Sorry, that wasn't what I wanted to mention. My concerns seem so petty now. I'll come back to them perhaps.

I've put it off all week, but I was forced to go out and buy some food today. I know I have the click and collection on Monday, but I have been without fresh fruit and vegetables for a few days and that is upsetting. Everything's upsetting at the moment. I am near to tears all the time. I should be strong. I could be maintaining vigilance because I know I don't trust the government not to take full advantage of the diversion this pandemic is providing. I should be writing letters to my MP, but I can't see the point. Despite having written a number of letters to him over the years I have can count the replies I have had on the fingers of two fingers - that's not counting the automatic "out of office, will get back to you soon" or the soothing nonsense of an unpaid lacky.

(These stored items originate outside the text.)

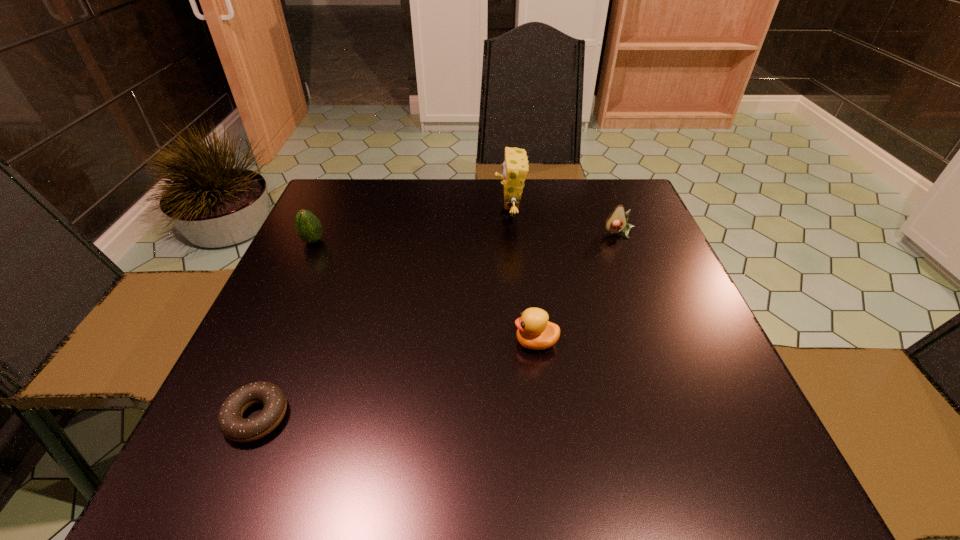 Image resolution: width=960 pixels, height=540 pixels. In order to click on vacant area between the duckling and the rightmost object in this screenshot , I will do `click(577, 288)`.

Identify the location of free point between the tallest object and the nearest object. The image size is (960, 540). (383, 316).

Where is `vacant space in between the tallest object and the doughnut`? vacant space in between the tallest object and the doughnut is located at coordinates (383, 316).

Where is `vacant area that lies between the left avocado and the duckling`? vacant area that lies between the left avocado and the duckling is located at coordinates (424, 292).

At what (x,y) coordinates should I click in order to perform the action: click on vacant space in between the duckling and the shortest object. Please return your answer as a coordinate pair (x, y). Looking at the image, I should click on (396, 380).

Where is `vacant space in between the duckling and the sponge`? Image resolution: width=960 pixels, height=540 pixels. vacant space in between the duckling and the sponge is located at coordinates (522, 279).

The height and width of the screenshot is (540, 960). What are the coordinates of `free space that is in between the nearest object and the second nearest object` in the screenshot? It's located at (396, 380).

Where is `empty space between the rightmost object and the shortest object`? empty space between the rightmost object and the shortest object is located at coordinates (438, 325).

At what (x,y) coordinates should I click in order to perform the action: click on object that is the fourth nearest to the rightmost object. Please return your answer as a coordinate pair (x, y). The height and width of the screenshot is (540, 960). Looking at the image, I should click on (232, 425).

Locate which object ranks second in proximity to the rightmost object. Please provide its 2D coordinates. Your answer should be formatted as a tuple, i.e. [(x, y)], where the tuple contains the x and y coordinates of a point satisfying the conditions above.

[(534, 331)]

The MP for my previous place of residence usually took months to reply, but he eventually got round round to it, not that his replies were ever useful in the terms that we might find ourselves in some sort of accord. Anyway, I'll go and cook something to eat.

Did you see the swan family this afternoon? Eight cygnets, probably no more than a week or so old. No doubt they'll be back. I shall probably try and get a photograph. They were in a hurry to get somewhere. They don't function on your scale of speed though. I wonder if they even register on your vision?

I'm supposed to be singing something in a virtual folk club tonight. I can't bring myself to practise anything. Once again I shan't be able to go in. I'm going to have to force myself sometime. Just not tonight.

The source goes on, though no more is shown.